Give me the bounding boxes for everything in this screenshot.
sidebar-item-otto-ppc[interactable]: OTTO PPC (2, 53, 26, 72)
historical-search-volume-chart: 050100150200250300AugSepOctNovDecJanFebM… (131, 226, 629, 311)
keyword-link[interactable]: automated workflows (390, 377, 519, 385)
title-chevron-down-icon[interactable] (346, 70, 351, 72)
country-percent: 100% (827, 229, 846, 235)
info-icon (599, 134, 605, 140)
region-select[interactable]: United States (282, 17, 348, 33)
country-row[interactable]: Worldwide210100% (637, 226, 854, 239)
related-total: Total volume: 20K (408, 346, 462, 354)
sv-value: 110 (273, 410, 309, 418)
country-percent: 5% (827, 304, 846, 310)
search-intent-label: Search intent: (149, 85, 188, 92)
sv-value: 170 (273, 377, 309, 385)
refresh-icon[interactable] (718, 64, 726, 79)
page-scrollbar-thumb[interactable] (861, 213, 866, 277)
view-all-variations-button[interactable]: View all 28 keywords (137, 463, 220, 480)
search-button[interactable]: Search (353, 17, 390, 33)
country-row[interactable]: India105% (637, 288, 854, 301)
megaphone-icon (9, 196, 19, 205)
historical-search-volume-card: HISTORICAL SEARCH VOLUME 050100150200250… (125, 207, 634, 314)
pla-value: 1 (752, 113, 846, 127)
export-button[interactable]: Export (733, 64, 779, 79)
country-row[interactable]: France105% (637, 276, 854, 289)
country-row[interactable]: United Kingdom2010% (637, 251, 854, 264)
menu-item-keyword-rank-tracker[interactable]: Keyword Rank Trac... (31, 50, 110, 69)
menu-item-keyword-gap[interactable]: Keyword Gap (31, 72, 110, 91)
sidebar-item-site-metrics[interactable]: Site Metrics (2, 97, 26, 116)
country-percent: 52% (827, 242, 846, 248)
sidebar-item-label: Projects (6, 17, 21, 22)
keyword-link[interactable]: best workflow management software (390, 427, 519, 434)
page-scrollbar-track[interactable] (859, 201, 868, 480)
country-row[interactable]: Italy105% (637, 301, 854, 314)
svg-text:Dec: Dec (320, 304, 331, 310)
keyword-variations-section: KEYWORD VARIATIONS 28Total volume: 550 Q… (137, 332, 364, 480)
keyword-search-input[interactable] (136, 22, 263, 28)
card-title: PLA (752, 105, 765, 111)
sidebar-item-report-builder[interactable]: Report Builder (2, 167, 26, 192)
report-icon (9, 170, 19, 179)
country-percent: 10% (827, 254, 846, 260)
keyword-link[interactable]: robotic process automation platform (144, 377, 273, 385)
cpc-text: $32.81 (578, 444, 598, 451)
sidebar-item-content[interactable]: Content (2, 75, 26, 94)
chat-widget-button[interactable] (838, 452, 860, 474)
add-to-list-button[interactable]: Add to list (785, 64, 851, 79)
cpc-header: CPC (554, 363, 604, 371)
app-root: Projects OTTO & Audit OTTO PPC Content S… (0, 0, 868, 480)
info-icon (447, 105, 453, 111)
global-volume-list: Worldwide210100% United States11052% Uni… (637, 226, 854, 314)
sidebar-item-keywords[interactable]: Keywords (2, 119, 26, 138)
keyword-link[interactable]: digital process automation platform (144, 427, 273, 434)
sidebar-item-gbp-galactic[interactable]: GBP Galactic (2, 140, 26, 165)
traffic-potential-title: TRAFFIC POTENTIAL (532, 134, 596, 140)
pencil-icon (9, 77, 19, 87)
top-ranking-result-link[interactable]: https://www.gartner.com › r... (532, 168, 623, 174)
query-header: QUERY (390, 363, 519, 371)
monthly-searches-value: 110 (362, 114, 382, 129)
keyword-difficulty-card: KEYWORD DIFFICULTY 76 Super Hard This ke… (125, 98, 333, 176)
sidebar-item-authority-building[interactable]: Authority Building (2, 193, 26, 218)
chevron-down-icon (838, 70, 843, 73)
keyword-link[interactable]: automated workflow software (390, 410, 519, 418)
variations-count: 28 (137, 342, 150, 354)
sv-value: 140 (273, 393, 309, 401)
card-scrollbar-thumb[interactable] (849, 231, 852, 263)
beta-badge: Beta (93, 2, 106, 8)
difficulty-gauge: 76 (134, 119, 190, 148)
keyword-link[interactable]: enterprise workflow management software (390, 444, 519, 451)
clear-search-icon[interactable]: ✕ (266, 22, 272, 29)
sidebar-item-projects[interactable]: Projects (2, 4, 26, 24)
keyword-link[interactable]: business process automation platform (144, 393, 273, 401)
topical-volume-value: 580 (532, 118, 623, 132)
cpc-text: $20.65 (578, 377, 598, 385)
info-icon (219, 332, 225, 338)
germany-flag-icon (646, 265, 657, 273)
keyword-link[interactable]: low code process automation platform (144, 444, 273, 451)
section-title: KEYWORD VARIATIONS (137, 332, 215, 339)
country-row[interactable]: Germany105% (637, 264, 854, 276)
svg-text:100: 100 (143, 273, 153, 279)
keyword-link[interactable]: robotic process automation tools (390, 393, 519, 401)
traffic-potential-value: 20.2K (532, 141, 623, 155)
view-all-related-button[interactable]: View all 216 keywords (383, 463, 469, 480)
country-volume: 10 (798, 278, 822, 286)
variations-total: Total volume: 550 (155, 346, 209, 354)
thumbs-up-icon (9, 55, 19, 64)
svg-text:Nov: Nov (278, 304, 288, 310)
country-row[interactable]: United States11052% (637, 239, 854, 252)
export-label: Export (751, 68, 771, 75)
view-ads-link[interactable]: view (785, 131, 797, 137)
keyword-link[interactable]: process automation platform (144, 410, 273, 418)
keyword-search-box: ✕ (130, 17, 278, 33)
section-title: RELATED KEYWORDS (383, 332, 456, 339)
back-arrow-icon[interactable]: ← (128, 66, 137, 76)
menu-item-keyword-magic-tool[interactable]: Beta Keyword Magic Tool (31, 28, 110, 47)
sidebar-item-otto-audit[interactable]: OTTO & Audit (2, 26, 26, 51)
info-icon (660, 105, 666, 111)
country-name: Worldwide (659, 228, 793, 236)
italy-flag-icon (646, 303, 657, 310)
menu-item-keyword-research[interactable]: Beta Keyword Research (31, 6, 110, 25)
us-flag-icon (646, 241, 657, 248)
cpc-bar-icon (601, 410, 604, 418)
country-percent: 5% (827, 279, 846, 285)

■ Task to complete: Transcribe the records above exactly as they appear.

■ Answer below:
Give me the bounding boxes for everything in this screenshot.
sidebar-item-otto-ppc[interactable]: OTTO PPC (2, 53, 26, 72)
historical-search-volume-chart: 050100150200250300AugSepOctNovDecJanFebM… (131, 226, 629, 311)
keyword-link[interactable]: automated workflows (390, 377, 519, 385)
title-chevron-down-icon[interactable] (346, 70, 351, 72)
country-percent: 100% (827, 229, 846, 235)
info-icon (599, 134, 605, 140)
region-select[interactable]: United States (282, 17, 348, 33)
country-row[interactable]: Worldwide210100% (637, 226, 854, 239)
related-total: Total volume: 20K (408, 346, 462, 354)
sv-value: 110 (273, 410, 309, 418)
country-percent: 5% (827, 304, 846, 310)
search-intent-label: Search intent: (149, 85, 188, 92)
sv-value: 170 (273, 377, 309, 385)
refresh-icon[interactable] (718, 64, 726, 79)
page-scrollbar-thumb[interactable] (861, 213, 866, 277)
view-all-variations-button[interactable]: View all 28 keywords (137, 463, 220, 480)
search-button[interactable]: Search (353, 17, 390, 33)
country-row[interactable]: India105% (637, 288, 854, 301)
megaphone-icon (9, 196, 19, 205)
historical-search-volume-card: HISTORICAL SEARCH VOLUME 050100150200250… (125, 207, 634, 314)
pla-value: 1 (752, 113, 846, 127)
export-button[interactable]: Export (733, 64, 779, 79)
country-row[interactable]: France105% (637, 276, 854, 289)
country-row[interactable]: United Kingdom2010% (637, 251, 854, 264)
menu-item-keyword-rank-tracker[interactable]: Keyword Rank Trac... (31, 50, 110, 69)
menu-item-keyword-gap[interactable]: Keyword Gap (31, 72, 110, 91)
sidebar-item-site-metrics[interactable]: Site Metrics (2, 97, 26, 116)
country-percent: 52% (827, 242, 846, 248)
sidebar-item-label: Projects (6, 17, 21, 22)
keyword-link[interactable]: best workflow management software (390, 427, 519, 434)
page-scrollbar-track[interactable] (859, 201, 868, 480)
country-row[interactable]: Italy105% (637, 301, 854, 314)
svg-text:Dec: Dec (320, 304, 331, 310)
keyword-variations-section: KEYWORD VARIATIONS 28Total volume: 550 Q… (137, 332, 364, 480)
keyword-search-input[interactable] (136, 22, 263, 28)
card-title: PLA (752, 105, 765, 111)
sidebar-item-report-builder[interactable]: Report Builder (2, 167, 26, 192)
report-icon (9, 170, 19, 179)
country-percent: 10% (827, 254, 846, 260)
keyword-link[interactable]: robotic process automation platform (144, 377, 273, 385)
cpc-text: $32.81 (578, 444, 598, 451)
sidebar-item-content[interactable]: Content (2, 75, 26, 94)
chat-widget-button[interactable] (838, 452, 860, 474)
add-to-list-button[interactable]: Add to list (785, 64, 851, 79)
cpc-header: CPC (554, 363, 604, 371)
app-root: Projects OTTO & Audit OTTO PPC Content S… (0, 0, 868, 480)
info-icon (447, 105, 453, 111)
global-volume-list: Worldwide210100% United States11052% Uni… (637, 226, 854, 314)
sidebar-item-keywords[interactable]: Keywords (2, 119, 26, 138)
keyword-link[interactable]: digital process automation platform (144, 427, 273, 434)
sidebar-item-gbp-galactic[interactable]: GBP Galactic (2, 140, 26, 165)
traffic-potential-title: TRAFFIC POTENTIAL (532, 134, 596, 140)
pencil-icon (9, 77, 19, 87)
top-ranking-result-link[interactable]: https://www.gartner.com › r... (532, 168, 623, 174)
query-header: QUERY (390, 363, 519, 371)
monthly-searches-value: 110 (362, 114, 382, 129)
keyword-difficulty-card: KEYWORD DIFFICULTY 76 Super Hard This ke… (125, 98, 333, 176)
sidebar-item-authority-building[interactable]: Authority Building (2, 193, 26, 218)
chevron-down-icon (838, 70, 843, 73)
keyword-link[interactable]: automated workflow software (390, 410, 519, 418)
variations-count: 28 (137, 342, 150, 354)
sv-value: 140 (273, 393, 309, 401)
card-scrollbar-thumb[interactable] (849, 231, 852, 263)
beta-badge: Beta (93, 2, 106, 8)
difficulty-gauge: 76 (134, 119, 190, 148)
keyword-link[interactable]: enterprise workflow management software (390, 444, 519, 451)
clear-search-icon[interactable]: ✕ (266, 22, 272, 29)
sidebar-item-projects[interactable]: Projects (2, 4, 26, 24)
keyword-link[interactable]: business process automation platform (144, 393, 273, 401)
topical-volume-value: 580 (532, 118, 623, 132)
cpc-text: $20.65 (578, 377, 598, 385)
info-icon (219, 332, 225, 338)
germany-flag-icon (646, 265, 657, 273)
keyword-link[interactable]: low code process automation platform (144, 444, 273, 451)
section-title: KEYWORD VARIATIONS (137, 332, 215, 339)
country-row[interactable]: Germany105% (637, 264, 854, 276)
svg-text:100: 100 (143, 273, 153, 279)
keyword-link[interactable]: robotic process automation tools (390, 393, 519, 401)
traffic-potential-value: 20.2K (532, 141, 623, 155)
view-all-related-button[interactable]: View all 216 keywords (383, 463, 469, 480)
country-volume: 10 (798, 278, 822, 286)
variations-total: Total volume: 550 (155, 346, 209, 354)
thumbs-up-icon (9, 55, 19, 64)
svg-text:Nov: Nov (278, 304, 288, 310)
country-row[interactable]: United States11052% (637, 239, 854, 252)
export-label: Export (751, 68, 771, 75)
view-ads-link[interactable]: view (785, 131, 797, 137)
keyword-link[interactable]: process automation platform (144, 410, 273, 418)
keyword-search-box: ✕ (130, 17, 278, 33)
section-title: RELATED KEYWORDS (383, 332, 456, 339)
back-arrow-icon[interactable]: ← (128, 66, 137, 76)
menu-item-keyword-magic-tool[interactable]: Beta Keyword Magic Tool (31, 28, 110, 47)
sidebar-item-otto-audit[interactable]: OTTO & Audit (2, 26, 26, 51)
info-icon (660, 105, 666, 111)
country-name: Worldwide (659, 228, 793, 236)
italy-flag-icon (646, 303, 657, 310)
menu-item-keyword-research[interactable]: Beta Keyword Research (31, 6, 110, 25)
us-flag-icon (646, 241, 657, 248)
cpc-bar-icon (601, 410, 604, 418)
country-percent: 5% (827, 279, 846, 285)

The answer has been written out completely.